Relatively prime determinants

Suppose you fill two n×n matrices with random integers. What is the probability that the determinants of the two matrices are relatively prime? By “random integers” we mean that the integers are chosen from a finite interval, and we take the limit as the size of the interval grows to encompass all integers.

Let Δ(n) be the probability that two random integer matrices of size n have relatively prime determinants. The function Δ(n) is a strictly decreasing function of n.

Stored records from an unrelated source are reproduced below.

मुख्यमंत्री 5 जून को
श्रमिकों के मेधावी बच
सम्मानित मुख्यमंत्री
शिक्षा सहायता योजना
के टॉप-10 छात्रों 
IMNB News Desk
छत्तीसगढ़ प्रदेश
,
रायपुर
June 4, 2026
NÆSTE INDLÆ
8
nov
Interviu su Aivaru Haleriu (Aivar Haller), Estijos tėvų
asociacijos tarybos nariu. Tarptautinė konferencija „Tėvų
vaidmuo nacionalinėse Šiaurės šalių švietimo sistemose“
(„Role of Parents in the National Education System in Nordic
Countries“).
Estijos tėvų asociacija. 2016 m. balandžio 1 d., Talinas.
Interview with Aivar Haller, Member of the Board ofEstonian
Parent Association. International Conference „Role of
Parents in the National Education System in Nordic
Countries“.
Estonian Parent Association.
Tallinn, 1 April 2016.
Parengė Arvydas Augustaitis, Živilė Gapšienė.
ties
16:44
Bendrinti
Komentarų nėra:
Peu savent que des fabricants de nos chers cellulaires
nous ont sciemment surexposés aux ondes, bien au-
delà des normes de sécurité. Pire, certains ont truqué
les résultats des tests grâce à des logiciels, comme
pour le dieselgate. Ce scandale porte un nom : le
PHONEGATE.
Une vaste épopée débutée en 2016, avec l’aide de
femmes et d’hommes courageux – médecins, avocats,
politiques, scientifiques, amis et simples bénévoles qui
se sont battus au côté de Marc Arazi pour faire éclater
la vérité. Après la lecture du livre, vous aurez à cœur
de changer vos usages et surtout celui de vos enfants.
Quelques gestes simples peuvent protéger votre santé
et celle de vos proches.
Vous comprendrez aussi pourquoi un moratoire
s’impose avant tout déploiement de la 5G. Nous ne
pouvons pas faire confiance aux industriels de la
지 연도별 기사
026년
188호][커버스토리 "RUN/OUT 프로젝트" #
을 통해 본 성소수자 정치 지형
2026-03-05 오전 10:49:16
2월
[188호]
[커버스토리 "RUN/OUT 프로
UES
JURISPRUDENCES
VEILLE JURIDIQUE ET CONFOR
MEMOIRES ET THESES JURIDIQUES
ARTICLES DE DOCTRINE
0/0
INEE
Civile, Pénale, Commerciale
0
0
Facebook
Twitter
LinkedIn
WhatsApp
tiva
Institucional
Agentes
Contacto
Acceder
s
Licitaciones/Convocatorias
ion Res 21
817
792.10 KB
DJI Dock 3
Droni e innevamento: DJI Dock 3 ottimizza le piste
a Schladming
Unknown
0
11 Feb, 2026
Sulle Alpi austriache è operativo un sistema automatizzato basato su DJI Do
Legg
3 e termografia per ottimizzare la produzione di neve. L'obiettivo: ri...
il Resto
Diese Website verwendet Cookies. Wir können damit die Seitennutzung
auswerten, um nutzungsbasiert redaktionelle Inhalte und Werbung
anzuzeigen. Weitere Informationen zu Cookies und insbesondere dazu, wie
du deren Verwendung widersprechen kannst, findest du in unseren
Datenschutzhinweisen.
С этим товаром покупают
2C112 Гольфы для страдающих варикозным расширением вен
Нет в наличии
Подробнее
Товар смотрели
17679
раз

The value of Δ(1) is known exactly. It is the probability that two random integers are relatively prime, which is well known to be 6/π². I’ve probably blogged about this before.

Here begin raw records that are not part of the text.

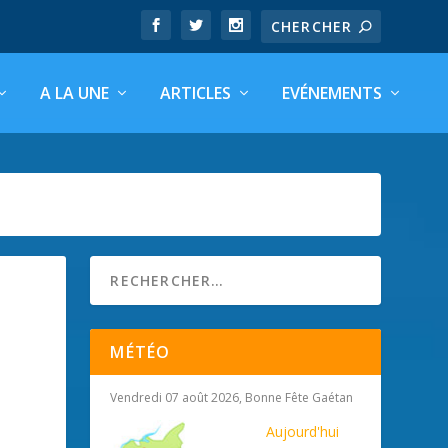
A LA UNE
ARTICLES
EVÉNEMENTS
MÉTÉO
Vendredi 07 août 2026, Bonne Fête Gaétan
Aujourd'hui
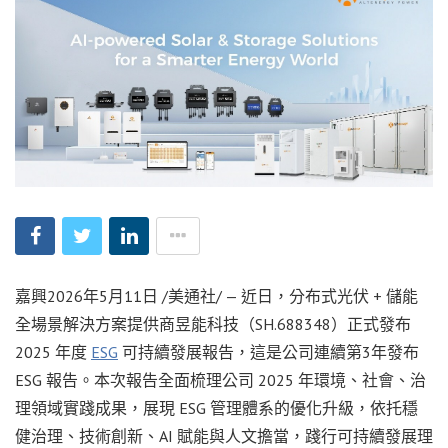
嘉興
2026年5月11日
/美通社/ — 近日，分布式光伏 + 儲能
全場景解決方案提供商昱能科技（SH.688348）正式發布
2025 年度
ESG
可持續發展報告，這是公司連續第3年發布
ESG 報告。本次報告全面梳理公司 2025 年環境、社會、治
理領域實踐成果，展現 ESG 管理體系的優化升級，依托穩
健治理、技術創新、AI 賦能與人文擔當，踐行可持續發展理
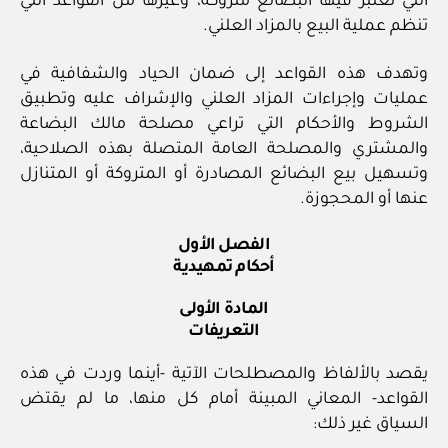
التي تعتبر فيها البضائع متروكة، وغيرها من القواعد التي
تنظم عملية البيع بالمزاد العلني.
وتهدف هذه القواعد إلى ضمان الحياد والشفافية في
عمليات وإجراءات المزاد العلني والإشراف عليه وتطبيق
الشروط والأحكام التي تراعي مصلحة مالك البضاعة
والمشتري والمصلحة العامة المتصلة بهذه الصلاحية،
وتسهيل بيع البضائع المصادرة أو المتروكة أو المتنازل
عنها أو المحجوزة.
الفصل الأول
أحكام تمهيدية
المادة الأولى
التعريفات
يقصد بالألفاظ والمصطلحات الآتية -أينما وردت في هذه
القواعد- المعاني المبينة أمام كل منها، ما لم يقتض
السياق غير ذلك:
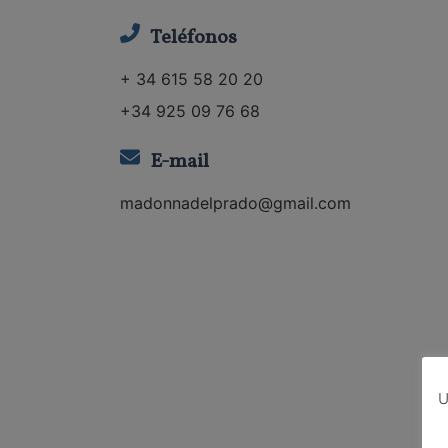
Teléfonos
+ 34 615 58 20 20
+34 925 09 76 68
E-mail
madonnadelprado@gmail.com
U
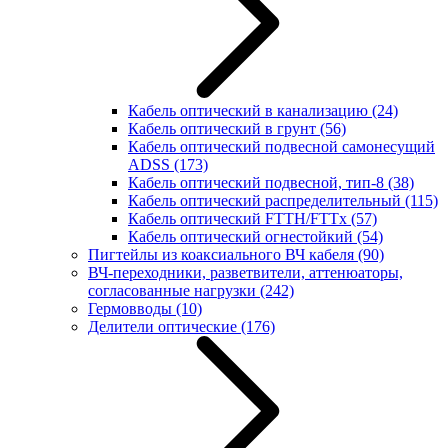
Кабель оптический в канализацию
(24)
Кабель оптический в грунт
(56)
Кабель оптический подвесной самонесущий
ADSS
(173)
Кабель оптический подвесной, тип-8
(38)
Кабель оптический распределительный
(115)
Кабель оптический FTTH/FTTx
(57)
Кабель оптический огнестойкий
(54)
Пигтейлы из коаксиального ВЧ кабеля
(90)
ВЧ-переходники, разветвители, аттенюаторы,
согласованные нагрузки
(242)
Гермовводы
(10)
Делители оптические
(176)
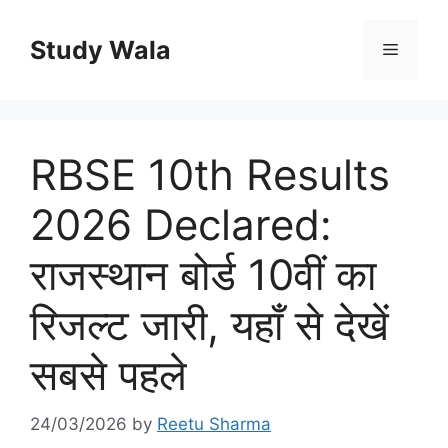
Skip
to
Study Wala
Menu
content
RBSE 10th Results
2026 Declared:
राजस्थान बोर्ड 10वीं का
रिजल्ट जारी, यहाँ से देखें
सबसे पहले
24/03/2026
by
Reetu Sharma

The limit of Δ(n) as n goes to infinity is known as the Hafner-Sarnak-McCurley constant [1], which has been computed to be 0.3532363719…

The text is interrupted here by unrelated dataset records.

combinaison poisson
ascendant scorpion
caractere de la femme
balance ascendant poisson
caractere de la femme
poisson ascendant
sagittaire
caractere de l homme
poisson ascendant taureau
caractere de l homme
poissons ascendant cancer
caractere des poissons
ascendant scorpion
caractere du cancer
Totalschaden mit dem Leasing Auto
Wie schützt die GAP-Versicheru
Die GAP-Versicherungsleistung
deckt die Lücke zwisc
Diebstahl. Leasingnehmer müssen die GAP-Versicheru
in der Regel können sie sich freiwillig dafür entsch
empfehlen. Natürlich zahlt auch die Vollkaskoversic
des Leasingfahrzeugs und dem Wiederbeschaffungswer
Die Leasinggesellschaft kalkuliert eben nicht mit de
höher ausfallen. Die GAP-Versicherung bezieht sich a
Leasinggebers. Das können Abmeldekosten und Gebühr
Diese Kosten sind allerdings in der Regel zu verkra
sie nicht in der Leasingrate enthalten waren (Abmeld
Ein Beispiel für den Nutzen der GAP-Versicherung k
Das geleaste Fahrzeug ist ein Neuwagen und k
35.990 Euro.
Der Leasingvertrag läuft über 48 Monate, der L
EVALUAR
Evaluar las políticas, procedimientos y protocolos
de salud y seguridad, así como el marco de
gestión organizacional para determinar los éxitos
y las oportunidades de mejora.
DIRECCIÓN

Since Δ(n) is a decreasing function, the limit is also a lower bound for all n.

Python simulation

Here is some Python code to experiment with the math discussed above. We’ll first do a simulation to show that we get close to 6/π² for the proportion of relatively prime pairs of integers. Then we look at random 2×2 determinants.

    from sympy import gcd
    from numpy.random import randint
    from numpy import pi
    def coprime(a, b):
        return gcd(a, b) == 1
    def random_int(N):
        return randint(-N, N)
    def random_det(N):
        a, b, c, d = randint(-N, N, 4)
        return a*d - b*c
    count = 0
    N = 10000000 # draw integers from [-N, N)
    num_reps = 1000000
    for _ in range(num_reps):
        count += coprime(random_int(N), random_int(N))
    print("Simulation: ", count/num_reps)
    print("Theory: ", 6*pi**-2)

This code printed

    Simulation:  0.607757
    Theory:  0.6079271018540267

when I ran it, so our simulation agreed with theory to three figures, the most you could expect from 106 repetitions.

The analogous code for 2×2 matrices introduces a function random_det.

    def random_det(N):
        a, b, c, d = randint(-N, N, 4, dtype=int64)
        return a*d - b*c

I specified the dtype because the default is to use (32 bit) int as the type, which lead to Python complaining “RuntimeWarning: overflow encountered in long_scalars”.

I replaced random_int with random_det and reran the code above. This produced 0.452042. The exact value isn’t known in closed form, but we can see that it is between the bounds Δ(1) = 0.6079 and Δ(∞) = 0.3532.


In [1] the authors show that

\Delta(n) = \prod_{p \text{ prime}}\left[ 1- \left(1 - \prod_{k=1}^n (1-p^{-k})\right )^2 \right ]

This expression is only known to have a closed form when n = 1.

Related posts

[1] Hafner, J. L.; Sarnak, P. & McCurley, K. (1993), “Relatively Prime Values of Polynomials”, in Knopp, M. & Seingorn, M. (eds.), A Tribute to Emil Grosswald: Number Theory and Related Analysis, Providence, RI: Amer. Math. Soc., ISBN 0-8218-5155-1.